ABOUT THIS TASK: The required output is the lines below from the line containing "(6.1.2021) Ein ganz besonderes Jubiläum ste" to the line containing "bauchemischer Produkte.", inclusive, retyped exactly. No other lines belong in it.

AVAILABLE RECORDS:
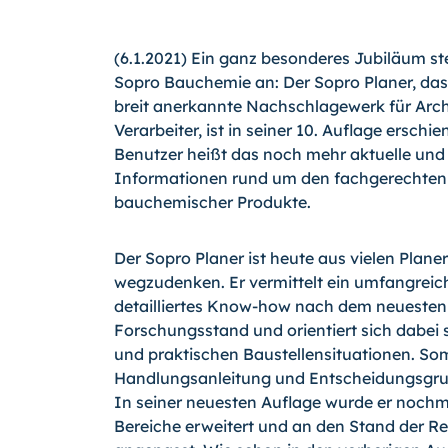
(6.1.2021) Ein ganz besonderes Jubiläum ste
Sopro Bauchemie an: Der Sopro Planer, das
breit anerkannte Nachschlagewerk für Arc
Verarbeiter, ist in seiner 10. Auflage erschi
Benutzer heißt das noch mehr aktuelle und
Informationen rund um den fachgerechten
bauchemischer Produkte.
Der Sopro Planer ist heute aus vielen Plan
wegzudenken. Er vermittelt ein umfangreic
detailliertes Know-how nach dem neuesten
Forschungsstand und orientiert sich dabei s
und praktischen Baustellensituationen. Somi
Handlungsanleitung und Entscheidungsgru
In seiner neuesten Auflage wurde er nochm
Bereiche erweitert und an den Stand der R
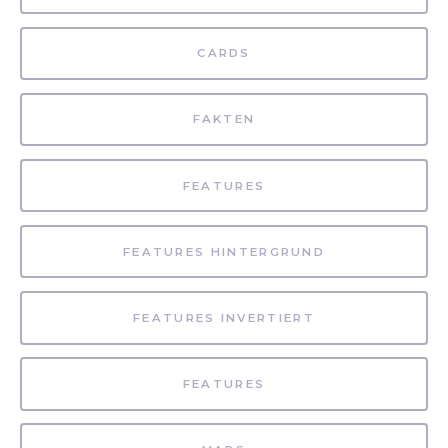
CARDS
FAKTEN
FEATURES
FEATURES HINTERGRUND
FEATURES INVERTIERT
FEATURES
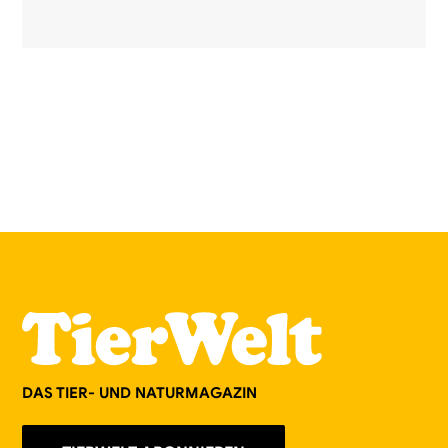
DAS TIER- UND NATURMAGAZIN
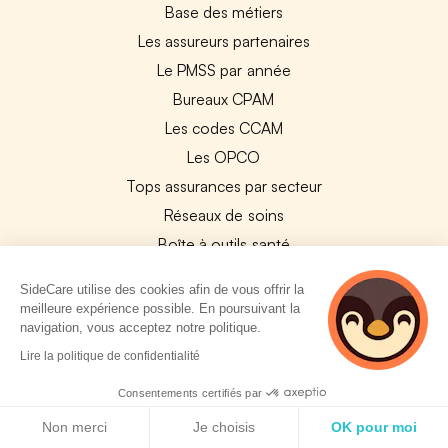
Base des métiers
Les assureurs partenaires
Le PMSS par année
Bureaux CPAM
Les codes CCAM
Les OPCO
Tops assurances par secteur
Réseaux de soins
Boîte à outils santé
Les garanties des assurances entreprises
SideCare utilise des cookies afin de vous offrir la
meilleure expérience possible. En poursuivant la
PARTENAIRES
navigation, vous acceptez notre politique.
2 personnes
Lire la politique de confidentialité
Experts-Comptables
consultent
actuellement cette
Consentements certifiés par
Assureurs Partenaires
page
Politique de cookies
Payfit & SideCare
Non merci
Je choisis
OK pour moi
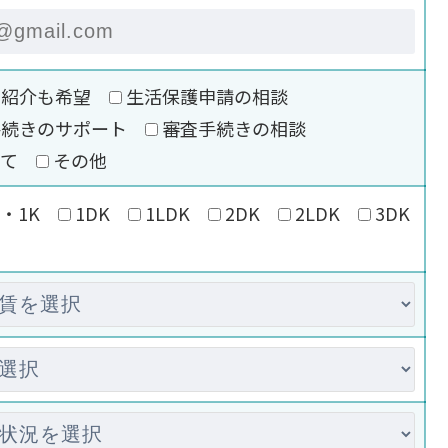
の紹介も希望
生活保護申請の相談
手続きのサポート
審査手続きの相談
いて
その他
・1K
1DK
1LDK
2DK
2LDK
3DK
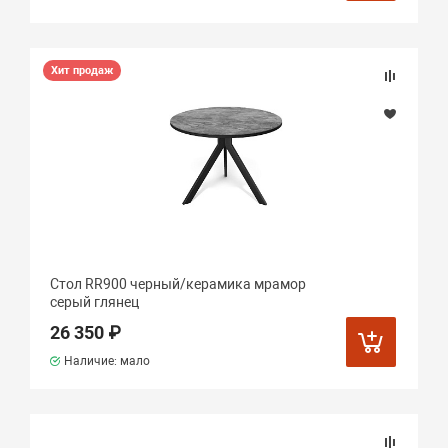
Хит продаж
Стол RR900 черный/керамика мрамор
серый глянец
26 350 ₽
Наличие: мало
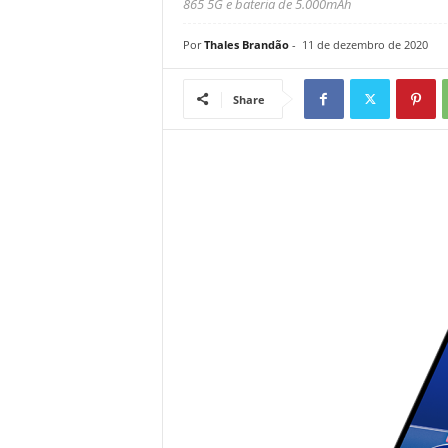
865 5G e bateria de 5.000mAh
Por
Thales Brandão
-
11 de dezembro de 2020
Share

---

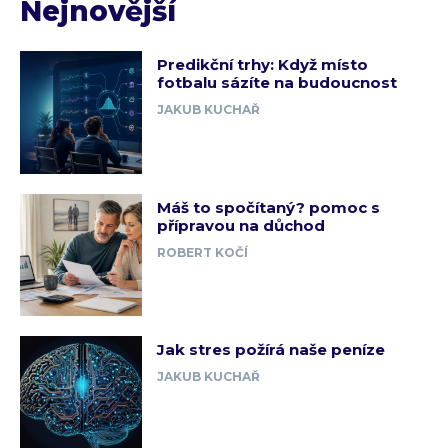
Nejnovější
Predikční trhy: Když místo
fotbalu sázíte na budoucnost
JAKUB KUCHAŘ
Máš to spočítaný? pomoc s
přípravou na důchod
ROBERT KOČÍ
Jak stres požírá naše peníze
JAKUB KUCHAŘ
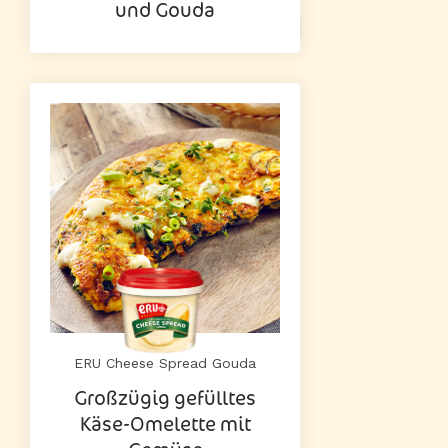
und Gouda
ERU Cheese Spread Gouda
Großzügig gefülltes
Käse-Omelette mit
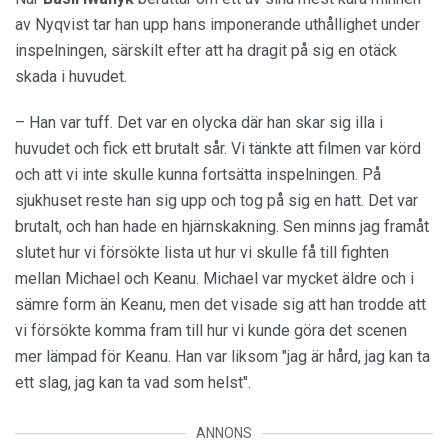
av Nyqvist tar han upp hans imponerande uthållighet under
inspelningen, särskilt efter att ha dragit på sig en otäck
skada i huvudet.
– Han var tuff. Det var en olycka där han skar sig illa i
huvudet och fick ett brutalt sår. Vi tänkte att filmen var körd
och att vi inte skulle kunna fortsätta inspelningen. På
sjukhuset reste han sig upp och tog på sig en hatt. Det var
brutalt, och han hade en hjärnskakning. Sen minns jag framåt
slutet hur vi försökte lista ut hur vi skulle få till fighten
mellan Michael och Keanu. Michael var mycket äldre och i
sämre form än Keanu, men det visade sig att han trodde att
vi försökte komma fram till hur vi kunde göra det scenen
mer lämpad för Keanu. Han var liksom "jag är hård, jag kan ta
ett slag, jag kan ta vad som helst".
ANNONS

...

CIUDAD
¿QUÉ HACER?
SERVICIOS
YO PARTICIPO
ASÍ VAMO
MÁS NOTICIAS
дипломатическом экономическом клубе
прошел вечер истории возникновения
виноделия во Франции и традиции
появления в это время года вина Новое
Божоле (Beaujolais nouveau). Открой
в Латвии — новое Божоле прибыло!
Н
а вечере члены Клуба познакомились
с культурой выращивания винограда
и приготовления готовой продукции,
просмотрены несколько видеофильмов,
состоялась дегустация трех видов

EXERCISE OUTPUT:
(6.1.2021) Ein ganz besonderes Jubiläum ste
Sopro Bauchemie an: Der Sopro Planer, das
breit anerkannte Nachschlagewerk für Arc
Verarbeiter, ist in seiner 10. Auflage erschi
Benutzer heißt das noch mehr aktuelle und
Informationen rund um den fachgerechten
bauchemischer Produkte.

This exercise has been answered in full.